◆ **What you should do**:
Every line from the one with "Mask each instance of colon." through the end of the entries below should be written out exactly; the pictures should not.

Top of Supplied entries

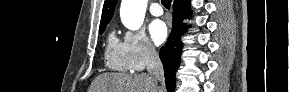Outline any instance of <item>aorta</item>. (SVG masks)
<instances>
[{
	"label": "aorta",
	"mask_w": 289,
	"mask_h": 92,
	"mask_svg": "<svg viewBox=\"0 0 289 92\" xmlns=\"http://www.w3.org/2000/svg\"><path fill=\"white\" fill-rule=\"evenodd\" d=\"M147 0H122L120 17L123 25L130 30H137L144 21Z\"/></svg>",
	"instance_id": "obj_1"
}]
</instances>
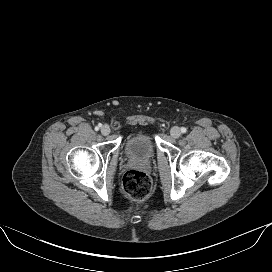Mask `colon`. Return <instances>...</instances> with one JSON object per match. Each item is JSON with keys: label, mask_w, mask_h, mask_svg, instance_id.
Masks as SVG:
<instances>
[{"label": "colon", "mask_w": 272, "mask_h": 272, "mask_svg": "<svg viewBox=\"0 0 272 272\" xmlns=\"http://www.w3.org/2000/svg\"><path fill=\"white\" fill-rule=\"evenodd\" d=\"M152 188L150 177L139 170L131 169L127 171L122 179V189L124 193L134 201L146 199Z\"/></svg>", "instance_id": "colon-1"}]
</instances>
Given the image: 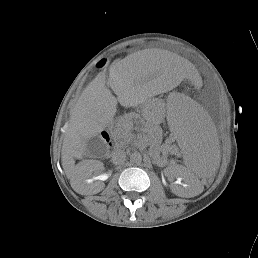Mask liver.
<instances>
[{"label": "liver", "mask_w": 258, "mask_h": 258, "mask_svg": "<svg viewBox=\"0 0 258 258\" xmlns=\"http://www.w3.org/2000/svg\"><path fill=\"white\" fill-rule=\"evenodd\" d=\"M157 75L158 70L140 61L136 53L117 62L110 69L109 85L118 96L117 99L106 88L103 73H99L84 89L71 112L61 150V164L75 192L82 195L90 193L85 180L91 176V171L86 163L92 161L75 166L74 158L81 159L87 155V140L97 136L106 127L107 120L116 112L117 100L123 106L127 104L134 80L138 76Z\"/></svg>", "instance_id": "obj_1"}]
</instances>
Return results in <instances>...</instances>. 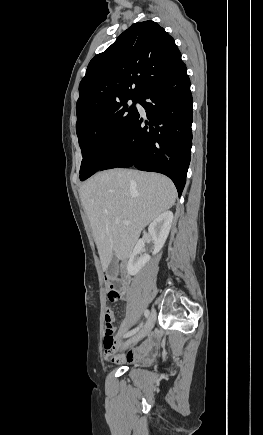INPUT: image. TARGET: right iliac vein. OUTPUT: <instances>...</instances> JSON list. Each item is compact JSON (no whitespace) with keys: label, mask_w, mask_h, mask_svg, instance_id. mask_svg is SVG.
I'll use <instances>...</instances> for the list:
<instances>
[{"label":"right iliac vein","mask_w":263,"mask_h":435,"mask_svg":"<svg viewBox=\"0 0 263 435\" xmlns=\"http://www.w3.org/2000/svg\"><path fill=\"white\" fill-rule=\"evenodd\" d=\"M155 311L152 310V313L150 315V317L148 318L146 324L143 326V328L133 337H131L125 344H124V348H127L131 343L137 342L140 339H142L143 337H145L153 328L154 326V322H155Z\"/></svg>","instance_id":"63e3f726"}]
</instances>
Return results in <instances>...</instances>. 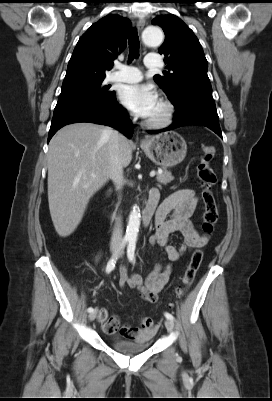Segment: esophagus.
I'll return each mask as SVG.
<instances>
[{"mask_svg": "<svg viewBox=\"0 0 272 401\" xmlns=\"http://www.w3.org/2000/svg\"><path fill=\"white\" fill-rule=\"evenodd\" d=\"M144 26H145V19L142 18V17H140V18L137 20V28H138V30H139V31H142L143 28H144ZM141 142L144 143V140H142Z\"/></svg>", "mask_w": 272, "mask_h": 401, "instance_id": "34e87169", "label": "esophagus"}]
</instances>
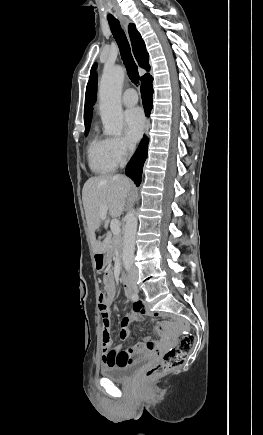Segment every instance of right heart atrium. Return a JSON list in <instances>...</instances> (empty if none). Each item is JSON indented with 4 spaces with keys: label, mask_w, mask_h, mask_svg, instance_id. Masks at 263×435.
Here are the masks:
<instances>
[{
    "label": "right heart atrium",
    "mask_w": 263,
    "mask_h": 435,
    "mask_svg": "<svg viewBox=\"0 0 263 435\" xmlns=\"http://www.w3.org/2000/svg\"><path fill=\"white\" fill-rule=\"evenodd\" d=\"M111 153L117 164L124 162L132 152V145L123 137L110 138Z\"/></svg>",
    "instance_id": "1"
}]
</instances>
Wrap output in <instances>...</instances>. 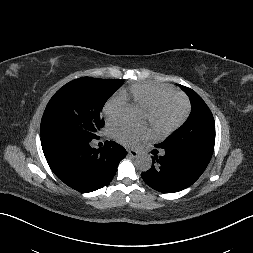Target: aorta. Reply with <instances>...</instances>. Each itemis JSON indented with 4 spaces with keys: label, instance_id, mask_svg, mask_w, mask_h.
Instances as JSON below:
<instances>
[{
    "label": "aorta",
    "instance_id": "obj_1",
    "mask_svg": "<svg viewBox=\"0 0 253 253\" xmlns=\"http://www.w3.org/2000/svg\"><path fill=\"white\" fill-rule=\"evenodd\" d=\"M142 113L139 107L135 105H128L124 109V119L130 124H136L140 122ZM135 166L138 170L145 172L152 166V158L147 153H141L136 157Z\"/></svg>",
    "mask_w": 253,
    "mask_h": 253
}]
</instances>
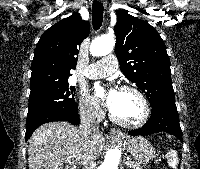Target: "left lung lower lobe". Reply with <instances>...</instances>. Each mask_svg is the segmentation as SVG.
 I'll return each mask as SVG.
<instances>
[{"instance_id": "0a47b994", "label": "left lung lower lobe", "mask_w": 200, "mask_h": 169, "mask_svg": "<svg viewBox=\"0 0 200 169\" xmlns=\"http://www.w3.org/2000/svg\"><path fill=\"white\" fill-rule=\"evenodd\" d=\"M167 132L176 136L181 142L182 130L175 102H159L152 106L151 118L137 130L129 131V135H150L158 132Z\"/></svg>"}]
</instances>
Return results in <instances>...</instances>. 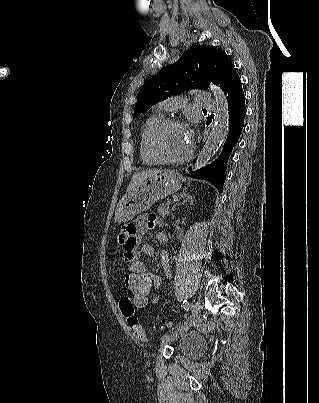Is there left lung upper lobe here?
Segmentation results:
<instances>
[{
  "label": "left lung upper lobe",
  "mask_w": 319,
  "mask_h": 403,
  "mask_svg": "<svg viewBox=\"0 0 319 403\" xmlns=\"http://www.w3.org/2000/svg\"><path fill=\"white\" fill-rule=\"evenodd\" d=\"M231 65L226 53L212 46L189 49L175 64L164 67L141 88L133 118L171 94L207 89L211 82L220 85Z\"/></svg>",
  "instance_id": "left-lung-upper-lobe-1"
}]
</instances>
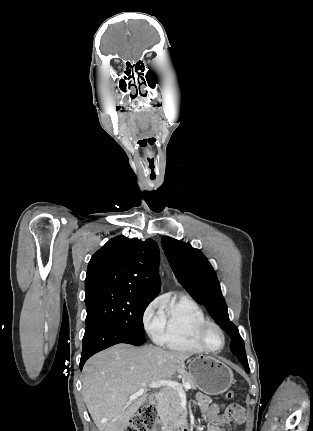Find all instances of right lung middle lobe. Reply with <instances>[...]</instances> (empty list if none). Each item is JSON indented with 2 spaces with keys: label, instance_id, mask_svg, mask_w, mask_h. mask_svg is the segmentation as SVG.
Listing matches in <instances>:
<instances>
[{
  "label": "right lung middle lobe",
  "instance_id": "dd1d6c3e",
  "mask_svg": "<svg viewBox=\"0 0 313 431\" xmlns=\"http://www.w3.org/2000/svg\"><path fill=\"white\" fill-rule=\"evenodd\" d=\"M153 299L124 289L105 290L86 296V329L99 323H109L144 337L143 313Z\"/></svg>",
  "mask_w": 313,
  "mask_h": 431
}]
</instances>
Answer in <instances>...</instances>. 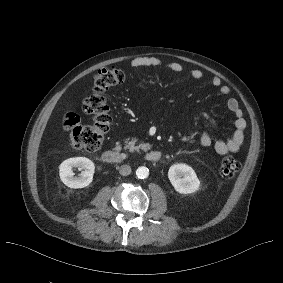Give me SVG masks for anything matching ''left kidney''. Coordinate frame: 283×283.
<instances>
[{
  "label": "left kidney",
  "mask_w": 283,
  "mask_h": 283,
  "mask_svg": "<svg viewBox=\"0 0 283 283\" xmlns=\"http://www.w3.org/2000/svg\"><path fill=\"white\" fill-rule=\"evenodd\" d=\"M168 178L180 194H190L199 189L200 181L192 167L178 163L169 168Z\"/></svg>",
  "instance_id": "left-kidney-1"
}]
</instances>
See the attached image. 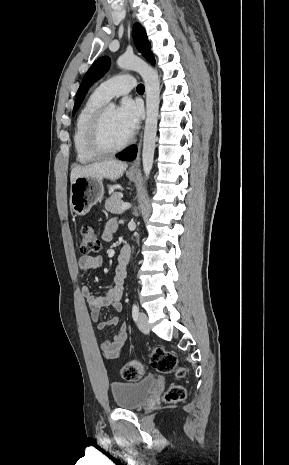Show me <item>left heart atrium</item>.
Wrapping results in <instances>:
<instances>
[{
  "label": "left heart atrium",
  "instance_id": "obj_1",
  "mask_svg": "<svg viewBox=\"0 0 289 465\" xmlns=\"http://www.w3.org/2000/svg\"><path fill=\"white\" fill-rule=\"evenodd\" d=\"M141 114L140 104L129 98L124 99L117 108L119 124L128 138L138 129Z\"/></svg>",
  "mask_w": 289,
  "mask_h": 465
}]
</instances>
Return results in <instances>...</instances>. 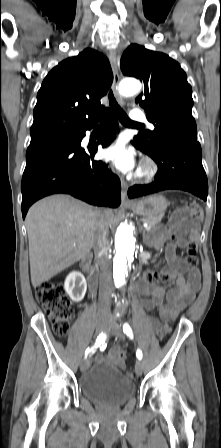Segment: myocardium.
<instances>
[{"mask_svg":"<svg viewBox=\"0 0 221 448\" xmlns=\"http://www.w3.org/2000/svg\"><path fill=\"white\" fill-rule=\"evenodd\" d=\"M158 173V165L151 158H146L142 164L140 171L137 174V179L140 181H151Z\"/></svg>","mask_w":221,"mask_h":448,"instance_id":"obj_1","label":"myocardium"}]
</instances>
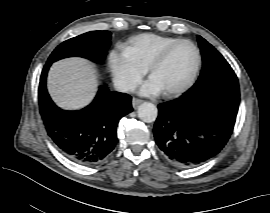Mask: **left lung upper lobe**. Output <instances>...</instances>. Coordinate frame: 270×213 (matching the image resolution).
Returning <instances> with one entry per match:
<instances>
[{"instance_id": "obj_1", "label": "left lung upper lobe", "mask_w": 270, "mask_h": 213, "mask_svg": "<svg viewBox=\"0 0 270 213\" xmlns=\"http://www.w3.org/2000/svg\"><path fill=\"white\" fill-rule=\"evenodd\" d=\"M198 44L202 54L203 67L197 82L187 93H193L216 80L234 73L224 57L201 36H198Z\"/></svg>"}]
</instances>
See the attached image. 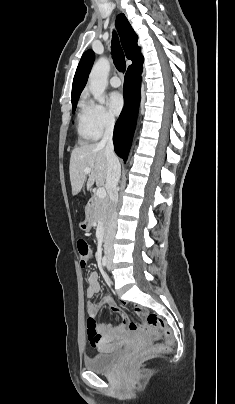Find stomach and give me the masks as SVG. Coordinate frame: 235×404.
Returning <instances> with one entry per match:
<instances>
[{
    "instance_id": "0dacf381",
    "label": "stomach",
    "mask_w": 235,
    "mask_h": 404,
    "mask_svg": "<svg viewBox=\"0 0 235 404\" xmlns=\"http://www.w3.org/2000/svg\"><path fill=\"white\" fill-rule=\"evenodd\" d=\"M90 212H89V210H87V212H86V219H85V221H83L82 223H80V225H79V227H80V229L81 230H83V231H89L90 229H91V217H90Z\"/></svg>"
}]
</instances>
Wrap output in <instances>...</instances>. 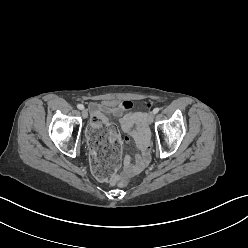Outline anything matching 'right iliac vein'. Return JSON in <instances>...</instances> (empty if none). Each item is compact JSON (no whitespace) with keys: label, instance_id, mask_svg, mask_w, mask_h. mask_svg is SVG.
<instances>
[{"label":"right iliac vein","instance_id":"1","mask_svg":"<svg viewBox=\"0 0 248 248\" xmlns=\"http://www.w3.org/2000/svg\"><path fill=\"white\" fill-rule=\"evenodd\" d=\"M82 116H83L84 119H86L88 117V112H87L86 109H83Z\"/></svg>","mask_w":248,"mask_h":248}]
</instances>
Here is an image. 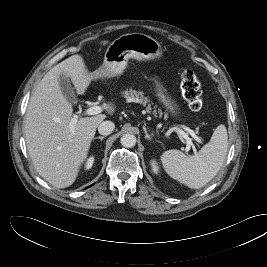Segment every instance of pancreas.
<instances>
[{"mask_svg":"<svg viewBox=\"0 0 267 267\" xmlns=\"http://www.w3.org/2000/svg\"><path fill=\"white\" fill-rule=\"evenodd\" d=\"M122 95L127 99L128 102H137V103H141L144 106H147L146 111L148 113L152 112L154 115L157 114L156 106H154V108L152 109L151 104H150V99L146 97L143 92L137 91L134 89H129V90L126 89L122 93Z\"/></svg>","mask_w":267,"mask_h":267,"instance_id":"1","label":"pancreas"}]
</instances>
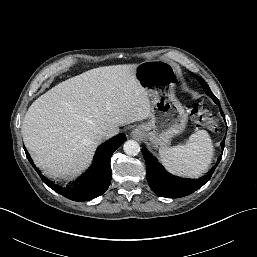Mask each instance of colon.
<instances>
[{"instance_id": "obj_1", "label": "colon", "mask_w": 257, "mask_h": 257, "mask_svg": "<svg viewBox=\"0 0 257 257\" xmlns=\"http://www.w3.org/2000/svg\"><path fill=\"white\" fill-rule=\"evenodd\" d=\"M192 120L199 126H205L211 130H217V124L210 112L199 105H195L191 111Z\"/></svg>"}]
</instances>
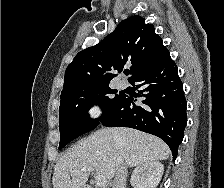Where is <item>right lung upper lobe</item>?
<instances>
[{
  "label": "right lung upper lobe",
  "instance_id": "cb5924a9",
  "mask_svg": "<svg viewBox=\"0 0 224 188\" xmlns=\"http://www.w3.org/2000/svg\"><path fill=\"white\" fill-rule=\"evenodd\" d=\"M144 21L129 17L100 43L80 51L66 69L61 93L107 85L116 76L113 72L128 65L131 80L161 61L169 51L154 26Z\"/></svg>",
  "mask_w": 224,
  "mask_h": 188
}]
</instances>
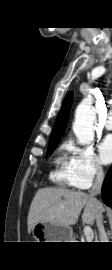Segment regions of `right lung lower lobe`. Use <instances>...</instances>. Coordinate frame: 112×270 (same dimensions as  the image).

Bottom of Supplied entries

◆ **Answer space**:
Mask each instance of colon.
<instances>
[{"instance_id": "obj_1", "label": "colon", "mask_w": 257, "mask_h": 257, "mask_svg": "<svg viewBox=\"0 0 257 257\" xmlns=\"http://www.w3.org/2000/svg\"><path fill=\"white\" fill-rule=\"evenodd\" d=\"M192 120L199 126H205L211 130H217V124L210 112L199 105H195L191 111Z\"/></svg>"}]
</instances>
Where is <item>right lung upper lobe</item>?
<instances>
[{
  "label": "right lung upper lobe",
  "instance_id": "cb5924a9",
  "mask_svg": "<svg viewBox=\"0 0 224 188\" xmlns=\"http://www.w3.org/2000/svg\"><path fill=\"white\" fill-rule=\"evenodd\" d=\"M144 21L129 17L100 43L80 51L66 69L61 93L107 85L116 76L113 72L128 65L131 80L161 61L169 51L154 26Z\"/></svg>",
  "mask_w": 224,
  "mask_h": 188
}]
</instances>
Segment regions of `right lung lower lobe`. Use <instances>...</instances>. Coordinate frame: 112×270 (same dimensions as  the image).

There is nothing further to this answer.